À eux quatre, ils tentent de démêler le vrai du faux, à savoir qui a assassiné les parents de Porte, héritière du trône d’En-Bas, alors que son père s’apprêtait à unifier les royaumes. Leur quête les mène rapidement jusqu’à une clé appartenant aux Moines Noirs qui, rapportée à l’ange Islington (retiré au plus profond d'un labyrinthe de cette cité enfouie mille pieds sous les nôtres) permettra peut-être de révéler le nom du coupable. Mais je m’abstiendrai d’en divulgâcher davantage pour vous laisser le plaisir de découvrir par vous-mêmes la révélation de ce mystère, qui est loin d’être le seul à émailler un récit aussi tendu qu’une lame de rasoir fraîchement aiguisée.
Elle se mit alors à fredonner. Fredonner sur un ton grave et sur un ton aigu, jusqu’à ce qu’elle trouve la note qui entrât en résonance avec les murs, et elle la tint jusqu’à ce qu’il semble que le labyrinthe en entier vibrait de son chant.
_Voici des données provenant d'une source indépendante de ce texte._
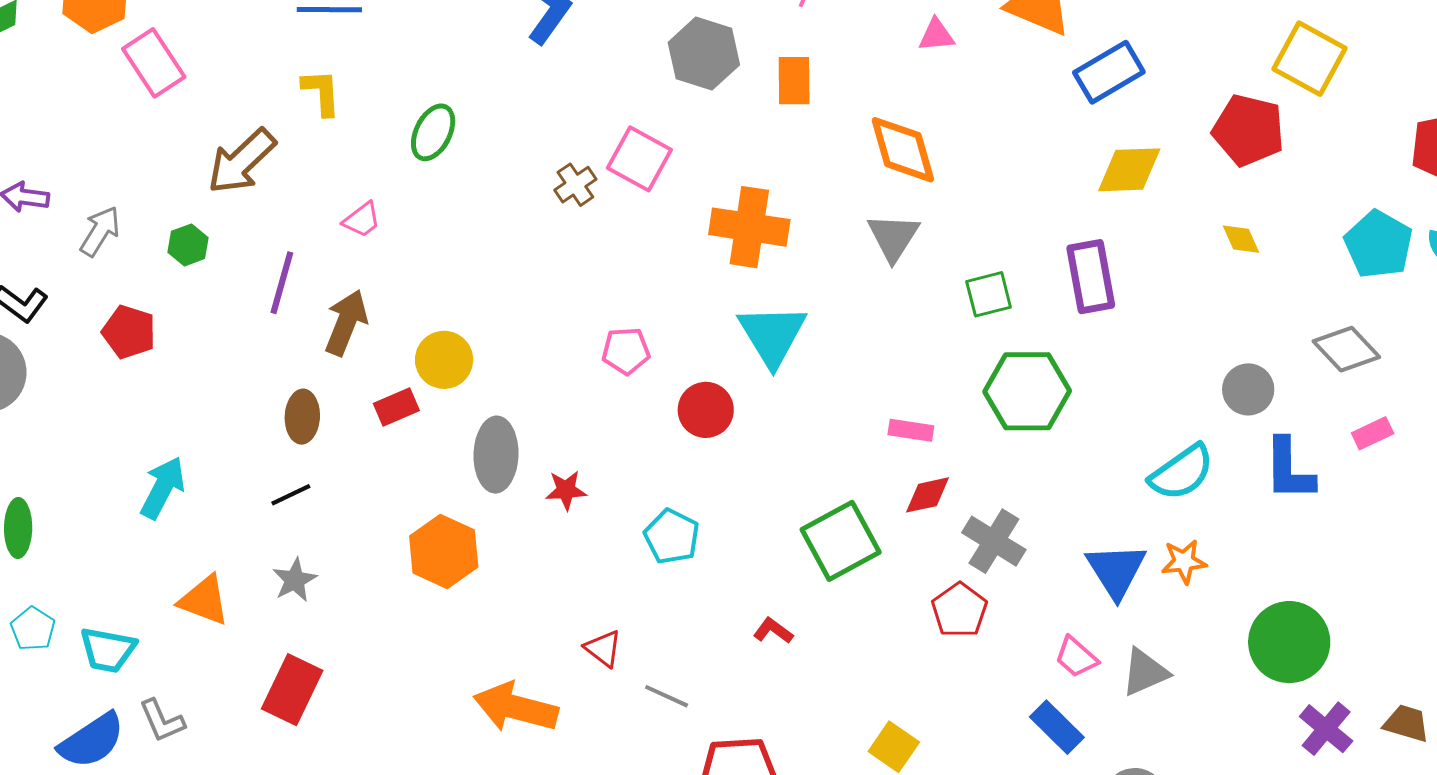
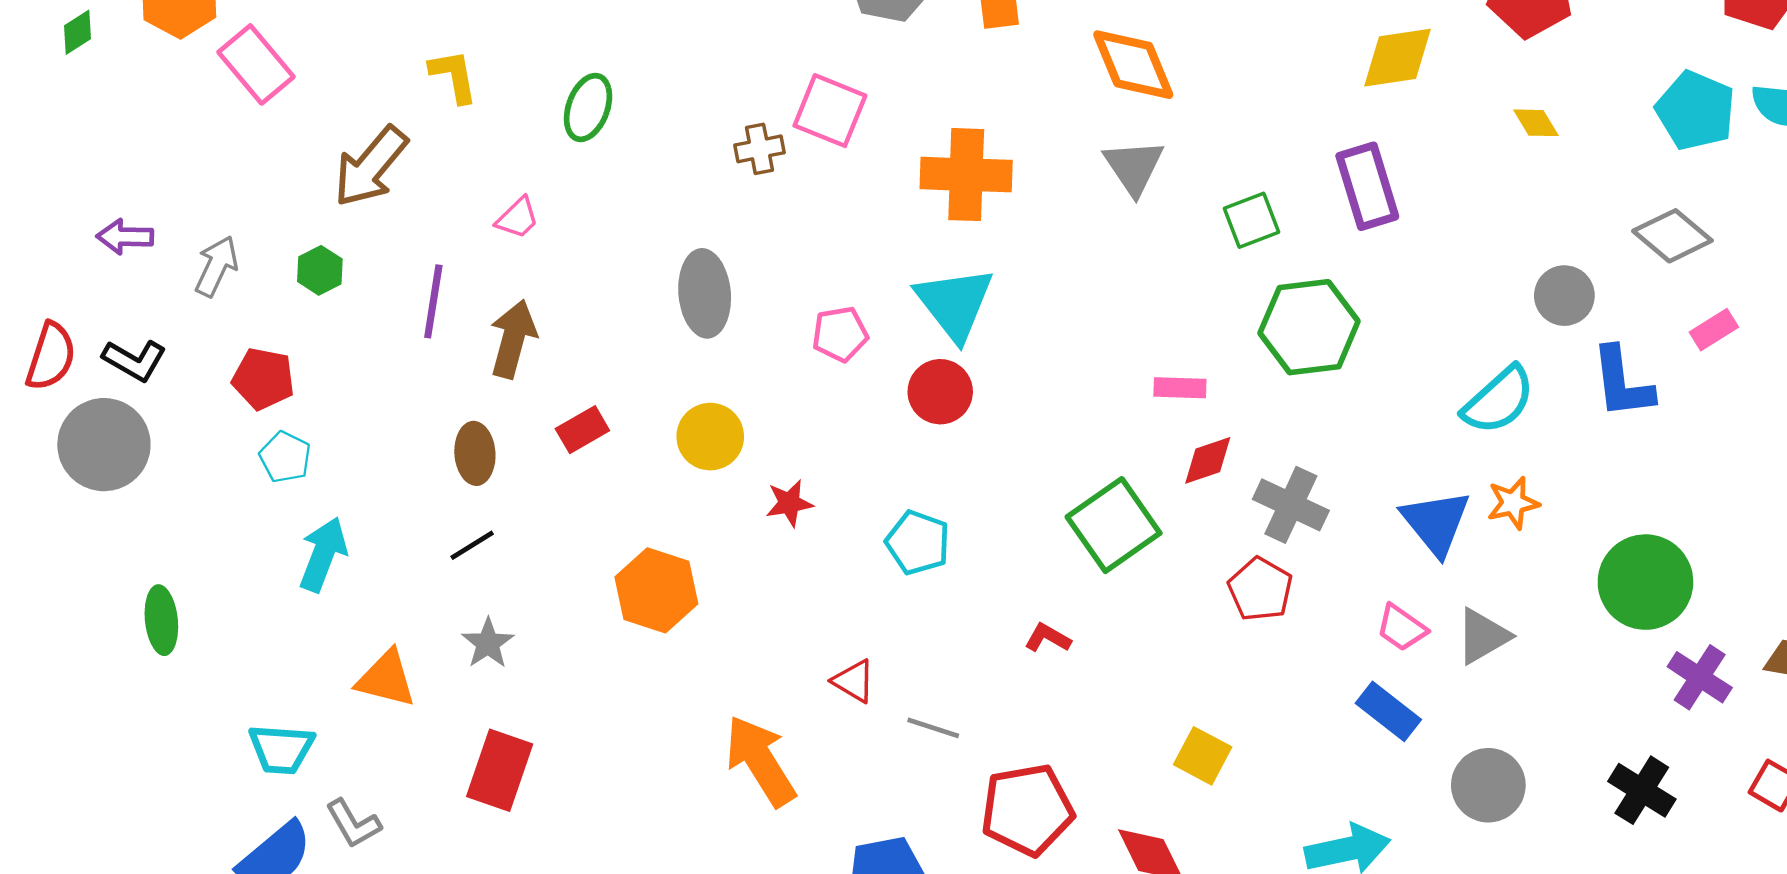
brown cross: (575, 185) -> (759, 149), turned 30
cyan triangle: (772, 335) -> (955, 304), moved
yellow circle: (444, 360) -> (710, 437), moved
gray ellipse: (496, 455) -> (705, 293), moved
cyan pentagon: (33, 629) -> (285, 457), moved
orange arrow: (516, 707) -> (760, 761), turned 50

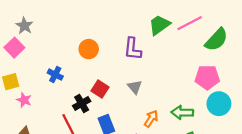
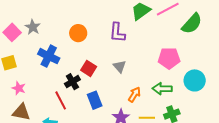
gray star: (24, 26) -> (33, 27), moved
blue cross: (55, 75) -> (49, 56), size x1.5
pink pentagon: (207, 77) -> (169, 58), moved
pink star: (24, 100) -> (19, 88), moved

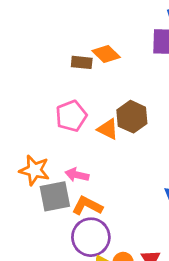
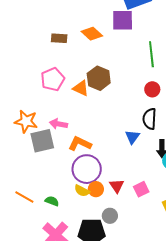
orange diamond: (106, 54) -> (92, 34), moved
orange L-shape: (87, 206) -> (80, 144), moved
purple circle: (91, 237) -> (87, 169), moved

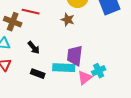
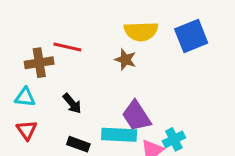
brown cross: (13, 22) -> (39, 63), turned -30
purple trapezoid: (75, 56) -> (136, 116), turned -40

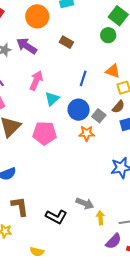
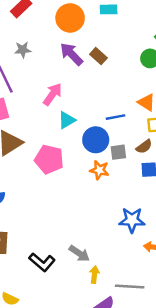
purple arrow: (27, 46) -> (72, 54), moved
blue line: (83, 78) -> (116, 117), moved, turned 49
gray square: (99, 116) -> (118, 152), turned 32

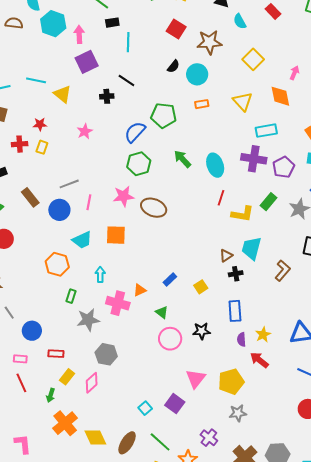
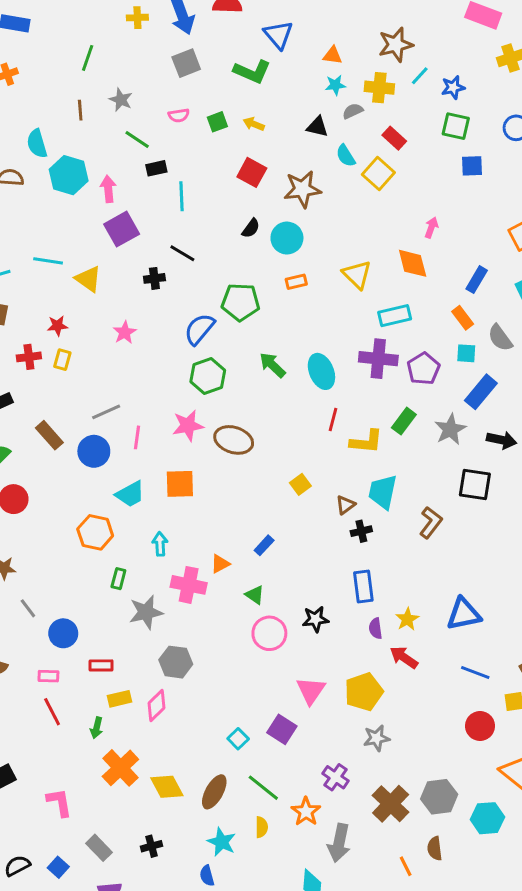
yellow square: (253, 59) -> (378, 174), moved
yellow square: (201, 287) -> (300, 484), moved
yellow rectangle: (67, 377) -> (119, 699), turned 42

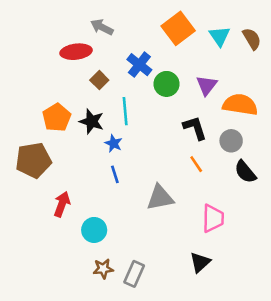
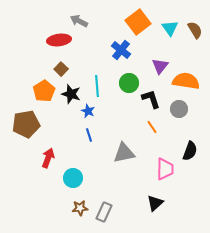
blue cross: (139, 65) -> (121, 50), moved
brown square: (99, 80) -> (61, 69), moved
green circle: (167, 84) -> (129, 83), moved
black semicircle: (245, 172) -> (190, 151), moved, turned -120

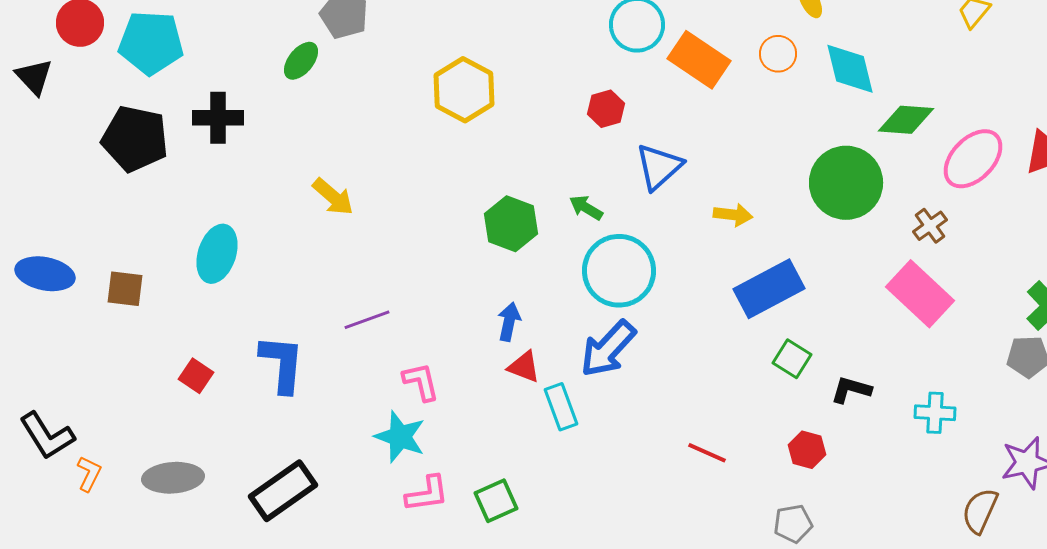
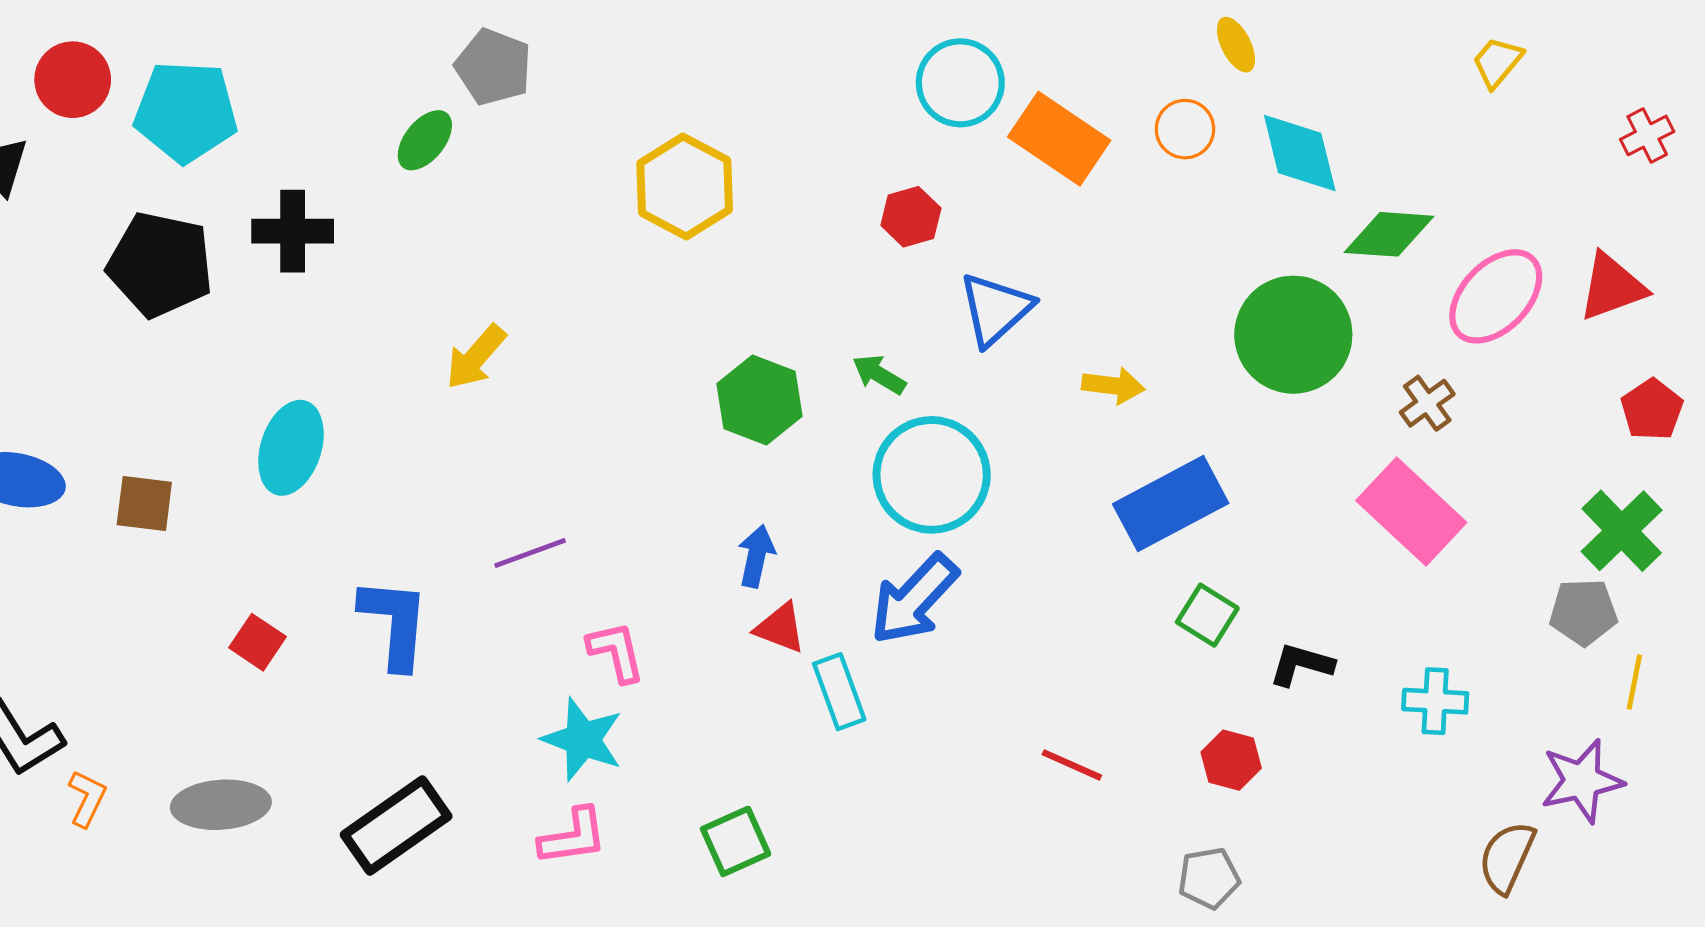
yellow arrow: (333, 197) -> (476, 357), turned 90
pink L-shape: (427, 494) -> (573, 837), moved

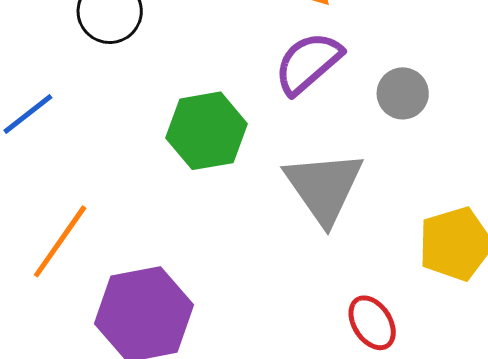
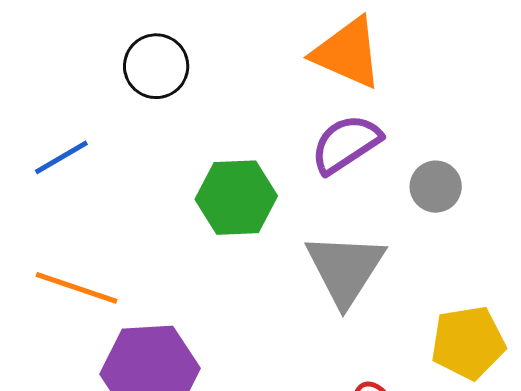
orange line: (60, 241) -> (76, 288), turned 66

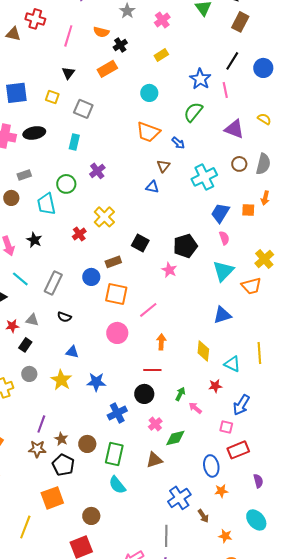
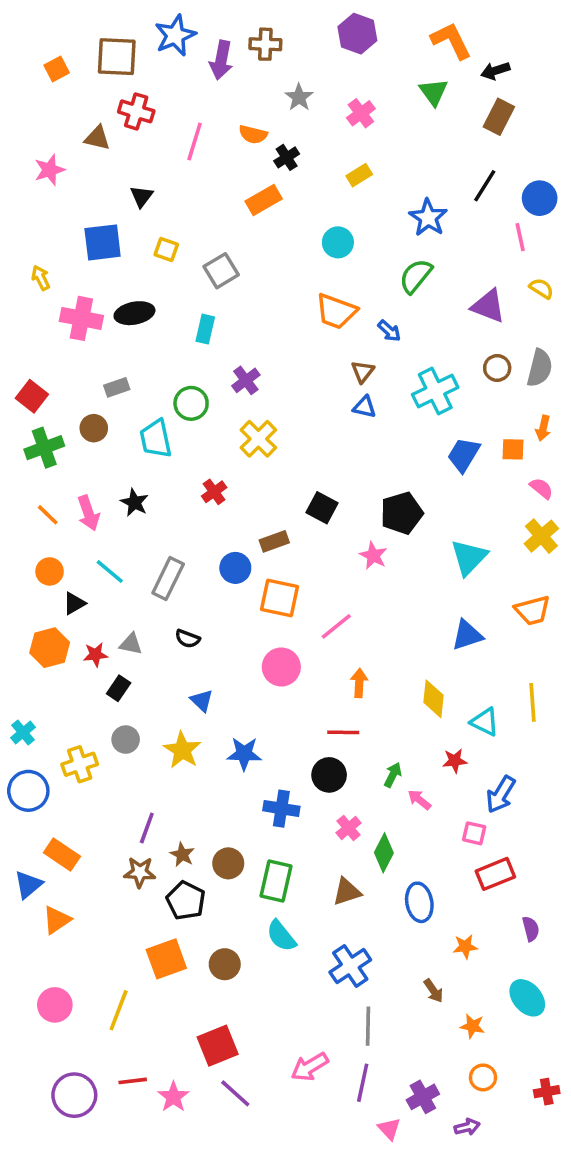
black triangle: (68, 73) -> (142, 196), moved
pink line: (225, 90) -> (520, 237), moved
gray square: (83, 109) -> (221, 271), turned 36
blue triangle: (152, 187) -> (364, 407), moved
yellow cross: (104, 217) -> (258, 439), moved
pink semicircle: (224, 238) -> (541, 488), moved, turned -32
orange trapezoid: (251, 286) -> (533, 610), moved
blue triangle: (72, 352) -> (202, 701), turned 32
blue cross: (117, 413) -> (281, 809), turned 36
green diamond: (175, 438) -> (384, 853), turned -50
blue ellipse: (211, 466) -> (419, 902), moved
blue cross: (179, 498) -> (350, 966), moved
brown circle: (91, 516) -> (225, 964), moved

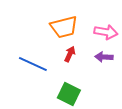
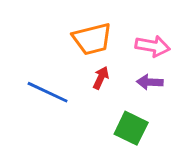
green square: (69, 94) -> (131, 128), moved

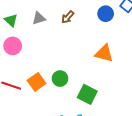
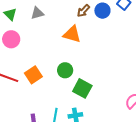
brown arrow: (68, 17) -> (83, 11), moved
orange triangle: (104, 53) -> (72, 34), moved
green circle: (60, 79) -> (65, 70), moved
Tout ce que je peux me permettre, en revanche, c'est tenter d'émoustiller encore un chouilla vos sens en évoquant quelques délicieuses péripéties qui font toute la sève des histoires de l’auteur : une maison par association dont chaque pièce se trouve en un lieu différent ; la rencontre avec des entités nommés les Parle-aux-rats ; la traversée du Pont de la Nuit, capable de vous faire voir vos pires angoisses et exigeant toujours un péage pour son passage ; une rame de métro dissimulant sous ses vitres une cour royale tout droit sortie du Moyen Âge ; ou encore une cathédrale engloutie sous les entrailles de Londres. Excitant, n'est-ce pas ? Pour qui aime le fantastique, le cœur sera comblé.
Retourner fouiller dans la malle de ce petit trésor m’a donné envie, à l’image de ce Londres ancien et détraqué dépeint, d’en découvrir davantage sur ma propre ville, celle où j'ai débarqué il y a un peu plus de 2 ans : Paris. D’en arpenter les mystères. Et pourquoi pas, un jour, écrire à mon tour sur ce qui dort sous ses pavés, se dissimule derrière les yeux de ses gargouilles ou ce qui chuchote entre ses murs.
Je conclurais en exprimant que les romans de Gaiman agissent toujours comme un grand whisky. Ils laissent un arrière-goût en mémoire, un dépôt, une résonance d’émotions qui s’attarde longtemps après qu’on a tourné la dernière page. Neverwhere demeure, à mes yeux, un véritable étalon de la fantasy-urbaine, un genre d’une denrée rare qu'il faut prendre le temps de chérir.
J’ai cru que c’était ce que je voulais. J’ai cru que j’avais envie d’une bonne petite vie normale. Je suis peut-être fou. Mais s’il n’y a rien d’autre, alors je ne tiens pas à être sain d’esprit.